The government-owned provider of location datasets opened its Adelaide, South Australia, and Canberra, Australian Capital Territory datasets late last year, but PSMA held onto its official launch to coincide with the release of its Sydney dataset.

The data includes building footprints and heights, roof construction, land cover, tree heights, the presence of solar panel installations, and swimming pools, and is visualised using mapping platforms and 3D modelling tools, such as the Australian government's National Map initiative, which enables the visualisation of any publicly available spatial dataset.

PSMA CEO Dan Paull expects that organisations and government entities will analyse the available data to gain new insights into the built environment and improve the way they plan and operate.

The Geoscape project kicked off when PSMA identified the need in the market for a particular collection of data that the organisation could see was going to have wide-reaching impact in terms of improving quality of decisions and the analytics that could be performed.

"There doesn't currently exist a comprehensive data product of this type in Australia; we actually don't have an analytics product that enables us to understand where all the buildings are in the country," Paull told ZDNet.

"Given the amount of money we've all invested in those buildings right across the country, being able to understand how to manage those assets as a collection across the whole of the continent is actually difficult to do without core information -- the specific details of those buildings."

Paull explained that PSMA then had to work out how to meet the specification, and consulted with vendors about the limitations existing technology has, along with how the organisation could collect the data. What resulted was a partnership with US-based commercial space imagery and geospatial content vendor DigitalGlobe.

DigitalGlobe has five high-resolution satellites zipping around the earth at about 7.5 kilometres per second and collecting imagery down to a 30-centimetre resolution.

"One of the things that's unprecedented about what we've done here with this partnership is that any one of those technologies on its own has been heralded as a disrupter and game changer," Paull explained. "What we've done is connected them all together and then applied them at an extraordinary scale."
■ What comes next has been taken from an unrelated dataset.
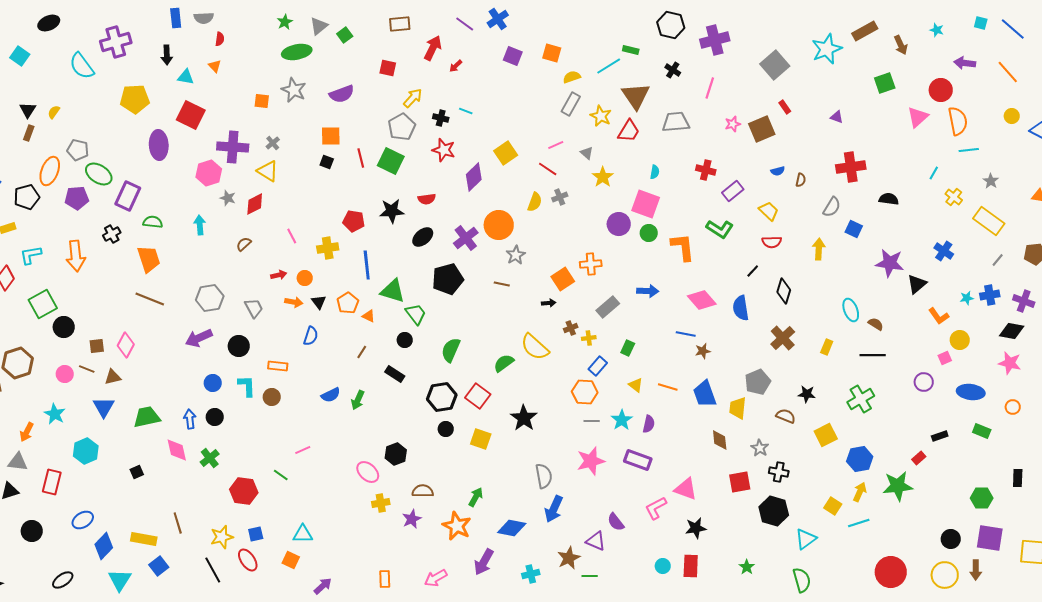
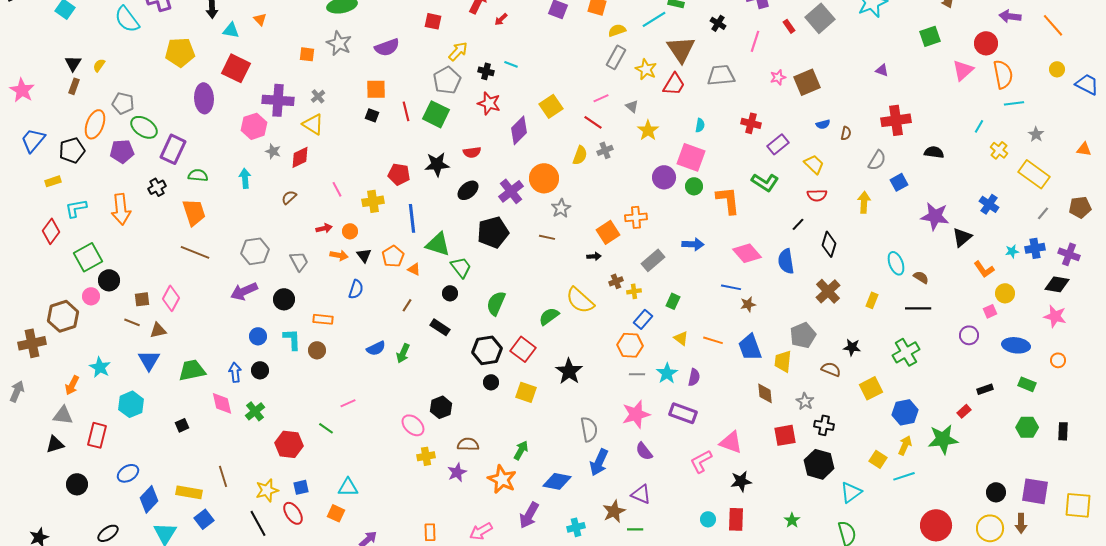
red rectangle: (785, 107) -> (789, 26), moved
blue square: (854, 229) -> (899, 182), turned 36
pink circle: (65, 374) -> (91, 296), moved
green hexagon: (982, 498) -> (1027, 427), moved
purple semicircle: (616, 522) -> (644, 451), moved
In developing Geoscape, PSMA and DigitalGlobe had to collect current inventory using short-wave infrared, which allows for intense material identification, such as determining what roof tiles are made of.

The duo then used crowdsourced materials to train machine-learning models used to create the dataset. To achieve this at the scale required to capture information on an entire continent, PSMA and DigitalGlobe partnered with Amazon Web Services.

What is achievable with the technology, Paull said, is "mind boggling".

"I think one of the biggest challenges that we've found in taking this to market is actually getting past the initial hurdle of disbelief," he said.

"But it really is possible, and the quality of the content is really quite remarkable."

In developing the product, Paull said the potential for the capability to be deployed into developing countries to support the rollout of information that's necessary for economic development was realised.

"We've developed quite a powerful process for capturing very valuable information quickly and relatively inexpensively, and those same techniques can be used to help accelerate programs for information capture in developing countries," Paull explained.

"We've had a lot of interest from the World Bank and from the United Nations around this type of capability, supporting initiatives and programs that they're pursuing including the United Nations sustainable development goals."

With analyst firm Gartner predicting 20.4 billion Internet of Things devices to be deployed by 2020, Geoscape is also expected to play a large part in its success by linking a wide range of information generated about the lifecycle of the built environment.

Paull said the rollout of datasets will continue across this calendar year, and conclude in early 2018.